1. Start by determining how much money your child should be receiving and the frequency of payment. If they are old enough, let them be a part of the negotiation. Get creative, many parents will chose chores as the foundation for payment. This is a great opportunity to instill the entrepreneurial spirit in your children. Not just chores, maybe you would like the artwork on the fridge updated monthly, or fresh flowers on the table every few weeks. Give them opportunities to explore their passions, it’s a delicate balancing act, putting a value on what the enjoy, but this will encourage them to investigate ways to create income beyond a J.O.B. Which for many of us means “Just Over Broke”.
2. Once you and your child have determined what activities generate income, they can be compensated in the form of an allowance. How you choose to pay your children is up to you. Over 50 million people bank online, at our house, over 95% of our money management is virtual. With the advent of online banking, online bill pay, and banking apps it is vital that our children learn how to manage money without having cash in hand. Here you have a few choices, set up a bank account that your child can manage online, or use an online system where they can manage virtual money, like Three Jars, or create a spreadsheet. If they’re young enough, consider decorating 3 jars as a craft project, and set up some form of payment system.

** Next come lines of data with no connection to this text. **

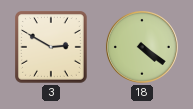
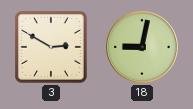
18: 4:21 -> 9:02
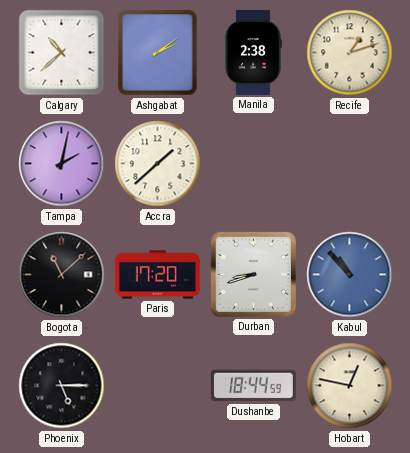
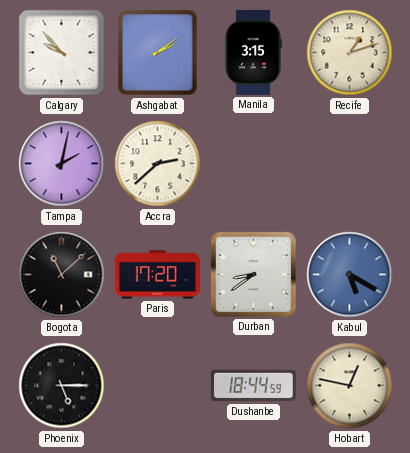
Calgary: 10:38 -> 9:53
Manila: 2:38 -> 3:15
Accra: 1:38 -> 2:38
Durban: 8:42 -> 8:39
Kabul: 10:53 -> 5:20
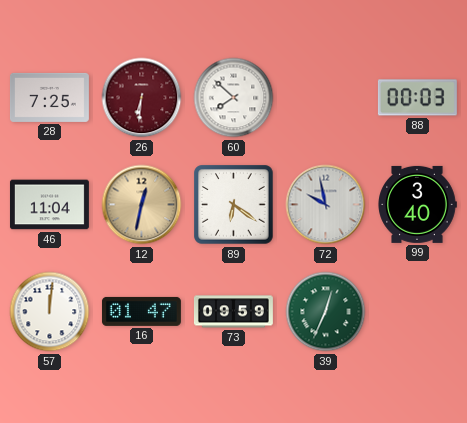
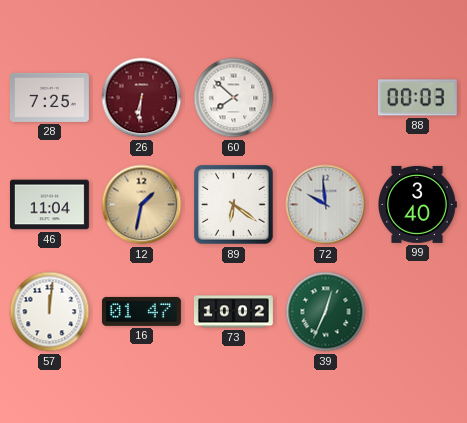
12: 12:32 -> 1:32
72: 9:58 -> 9:59
73: 09:59 -> 10:02
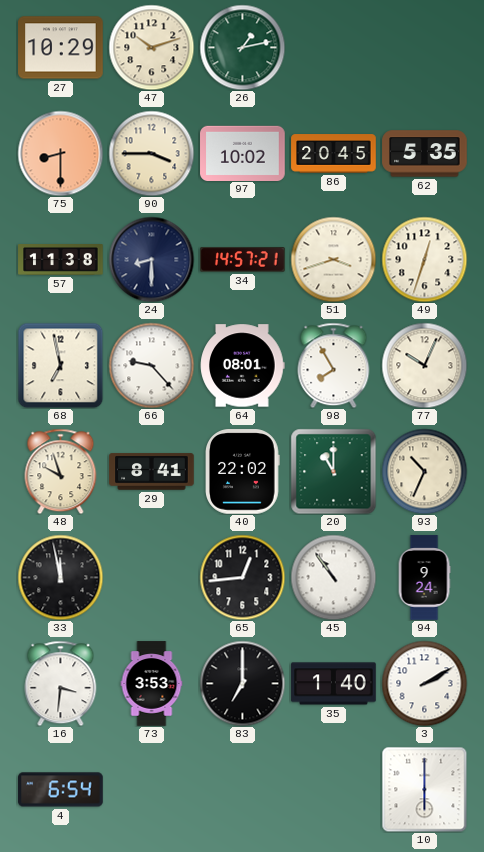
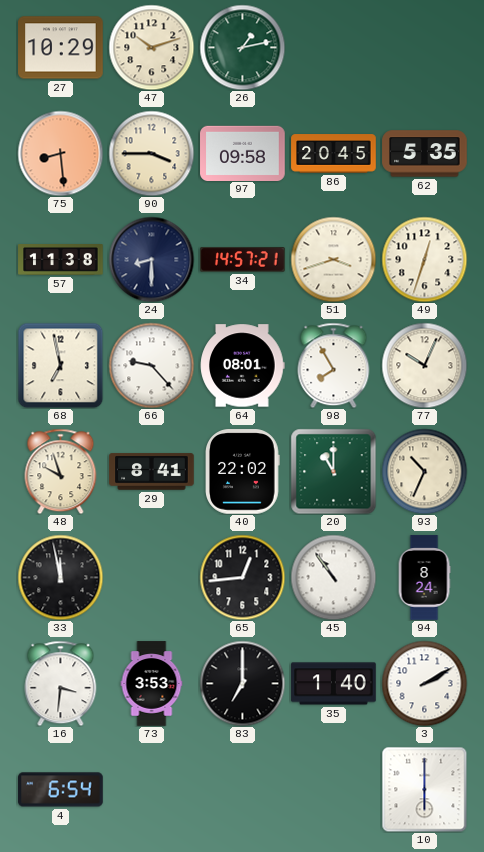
75: 8:30 -> 8:29
97: 10:02 -> 09:58
94: 9:24 -> 8:24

3. When your child receives their allowance, you want to show her how to budget wisely. As many financial experts will tell you, the most important thing to remember in terms of finance for children and adults, is always pay yourself first. Before they enter the complex world of bills, investments, and life on their own it is important to build a strong foundation beyond take the money and run. As adults, we use a six jar system taught by T Harv Eker. While this may be complex for children, this is the perfect opportunity to teach them about saving or paying yourself first, spending, and giving. So make sure a portion of the paycheck goes into savings. While it may be a little early to teach saving to create passive income, it’s never too early to save.
4. Now for the next step, teach your child to give to charity or support a cause. Again the amount designated for charity will be up to you, but we recommend a minimum of 10%. As your child will learn, giving and receiving are closely intertwined. How often are they asked to raise money for a school event or project? Having a charity account within their allowance will give them a sense of pride knowing that they can make a direct impact. If school fundraisers aren’t their thing, let them chose where they want the money to go, there are endless charities that appreciate any support.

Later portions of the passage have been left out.